La leggenda di Colapesce, mitico eroe metà uomo,
metà pesce che sostiene con la sua forza la Sicilia


Colapesce - Renato Guttuso - Teatro Vittorio Emanuele II

Nicola era un bambino vivace e curioso che viveva a Messina. Crescendo divenne un bel ragazzo, forte, robusto e muscoloso. Aveva una grande passione, quella di immergersi nelle acque dello stretto. E quando si trovava lì era felice e non sentiva mai il bisogno di ritornare in superficie.
Il giovane, poteva rimanere sott’acqua per ore e, quando tornava su, raccontava alla madre di dimore sottomarine, di città antichissime inghiottite dai flutti,  di grotte piene di meravigliose fosforescenze. Descriveva lotte feroci tra pesci giganti, foreste sconfinate di coralli e cosi via. I genitori, a sentire questi racconti lo prendevano per visionario.
Cola, come lo chiamavano i suoi, amava i pesci e si disperava nel vedere il pescato abbondante che portavano a casa i fratelli.
Una volta, trovata in una cesta una murena ancora viva, corse a gettarla nel mare contro la volontà del padre che si disperava per il mancato guadagno.
Anche la madre, accortasi della cosa, lo rimproverò severamente perché mandava all’aria i sacrifici del padre e dei suoi fratelli che faticavano per prendere il pesce e lui lo ributtava nel mare! Era un peccato mortale, diceva a Nicola la mamma, quello di buttare via la roba del Signore. E, come fosse una maledizione, gli augurò di diventare pesce anche lui, se non avesse posto fine a quel suo modo di fare.

In Sicilia si dice che quando i genitori rivolgono una grave parola ai figli, Dio ascolta ed esaudisce i loro desideri. Così accadde a Nicola. Il ragazzo, soprannominato Colapesce per la sua abilità nel muoversi in acqua, metà uomo e metà pesce, seguitò a frequentare il mare e spesso restava lontano giorni e giorni, perché aveva trovato un modo assai comodo per fare lunghi viaggi senza fatica: si faceva ingoiare da certi grossi pesci ch’egli trovava nel mare profondo e, quando voleva, apriva loro il ventre  e si ritrovava fuori, pronto a seguitare le sue esplorazioni.
La sua fama crebbe tanto, al punto che, l’imperatore Federico II, volle conoscerlo immediatamente.

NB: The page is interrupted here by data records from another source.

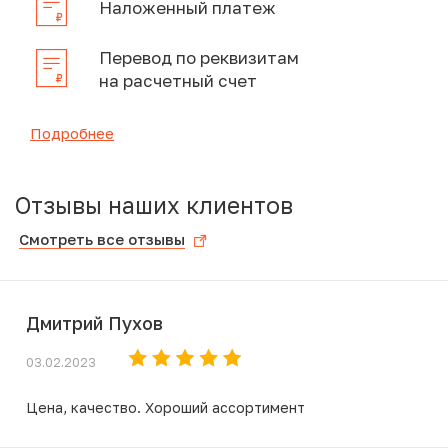
Наложенный платеж
Перевод по реквизитам
на расчетный счет
Подробнее
Отзывы наших клиентов
Смотреть все отзывы
Дмитрий Пухов
03.02.2023
Цена, качество. Хороший ассортимент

La genti lu chiamava Colapisci
pirchì stava ‘nto mari comu ‘npisci
dunni vinìa non lu sapìa nissunu
fors’ era figghiu di lu Diu Nittunu

“Voglio sapere com’è fatto il fondo del mare e come vi poggia sopra la Sicilia” – disse l’imperatore.
Cola s’immerse, stette via parecchio e quando tornò, informò l’Imperatore di ciò che aveva visto. Raccontò che la bella Sicilia poggiava su tre colonne, due delle quali forti e intatte, la terza un po’ traballante perché consumata dal fuoco che c’era tra Catania e Messina.

Il sovrano volle sapere com’era questo fuoco e chiese a Cola di portargliene un po’ per poterlo vedere. Il ragazzo rispose che non avrebbe potuto prenderlo con le mani perché era troppo pericoloso. A quelle parole l’imperatore l’accusò di essere un pauroso e, molto arrabbiato con lui, minacciò di castigarlo.

Cola di fronte alle parole del sovrano,  punto nell’orgoglio, si impegnò a portargli il fuoco consapevole che sarebbe morto nel tentativo di prenderlo. 
“Se vedrete salire alla superficie delle acque una macchia di sangue, vuol dire che non tornerò più su”.
Cola si gettò a capofitto nel mare. Dopo una lunghissima attesa,  si vide apparire in superficie una macchia di sangue. Il ragazzo era sceso fino al fondo, dove l’acqua ribolliva, e non riapparve mai più.

Qualcuno sostiene che non sia morto e che sia rimasto in fondo al mare, metà uomo e metà pesce, a sostenere la terza colonna traballante, prossima a crollare, su cui poggia la Sicilia, e che ancora oggi si trovi lì a sorreggerla.

Su passati tanti anni 
Colapisci è sempri ddà
Maestà! Maestà!
Colapisci è sempri ddà



La leggenda, ha avuto grande fortuna, ha subito numerose rielaborazioni per mano di numerosi scrittori e presenta anche varie versioni locali, ben 17 versioni popolari della storia di Cola Pesce raccolte nella sola area del messinese. Questa è una delle tante!